Perhaps with not enough attention to detail, we typed in "Lyme Park" on our dashboard-mounted GPS and just let it take over. 

As we got nearer to our final destination, while navigating over a dozen roundabouts on a traffic-heavy bank holiday, we realized the terrain was getting flatter and the surroundings a bit more suburban. We were totally confused when we were routed to a townhouse complex where motorcycles lined driveways. This didn't look like the country estate of Mr. Darcy. Just where were we?


The intersection just off the "other" Lyme Park in Yorkshire

I wasn't sure if I was going to LOL or OMG when our GPS declared we had arrived at our destination. I looked up in horror to see the street sign before us -  "Lyme Park" (!) was clearly written in black and white.  We had been directed two and half hours out of our way to a subdivision in North Yorkshire!

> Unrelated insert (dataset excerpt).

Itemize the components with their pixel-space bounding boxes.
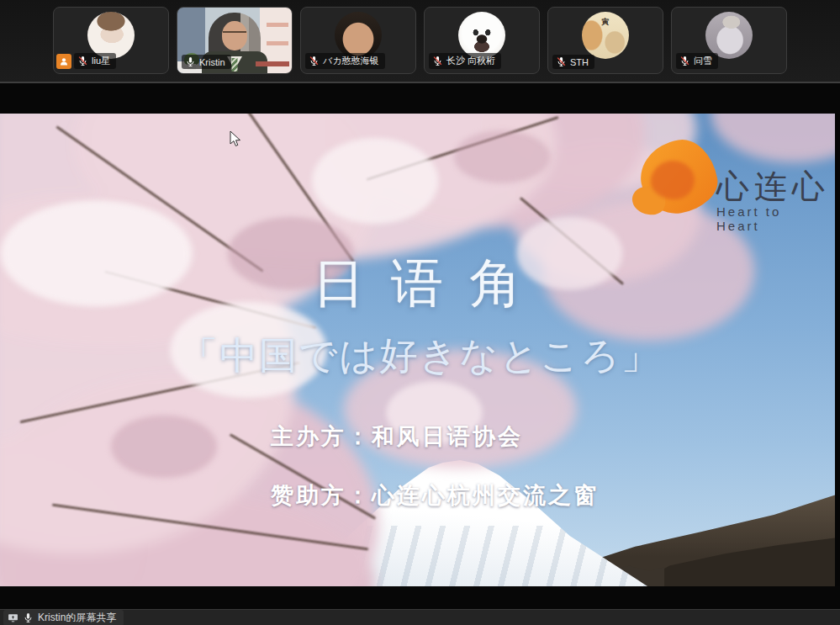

I quickly called the "original" Lyme Park to see if I could reschedule our afternoon tea reservation to later in the day. The hostess was so accommodating, she said we'll have it ready whenever you get here.


Afternoon tea at Lyme Park can be enjoyed in the garden or in the cozy cottage tea room that once was used for salt storage


Sadly, our GPS misstep caused us so much precious time, that we didn't arrive until almost 3:00, just when they shut down the Regency closet. This is the magical place where you can dress in period clothes and then walk the grounds. 

However, that was the only disappointment of the visit. The afternoon tea was delicious. You can choose to dine inside, (a space  that once served as the salt storage room but is now a pretty, cottage-style tea room) or outside in the garden.  Since it was such a beautiful day, we chose the latter. And, after that harrowing road trip, fresh air and strong tea were in order.


Afternoon tea fare at Lyme Park

Thankfully, we still had plenty of time to tour the estate and its interior was beautiful and impressive. It's filled with antiques and decorated in much the fashion you would expect the aristocratic Darcy clan to reside in.  


Beautiful dining room inside Lyme Park

Finally, no trip to Lyme Park is complete without a stop at the pond where Mr. Darcy took his alluring swim.  Like any Colin Firth/Mr. Darcy devotee, I took a stroll about the pond on the chance he may return and emerge again. 


Still waiting for Colin Firth/Mr. Darcy to emerge from the pond.


Oh, yes, I do declare, there is ever so much to admire and love about Lyme Park!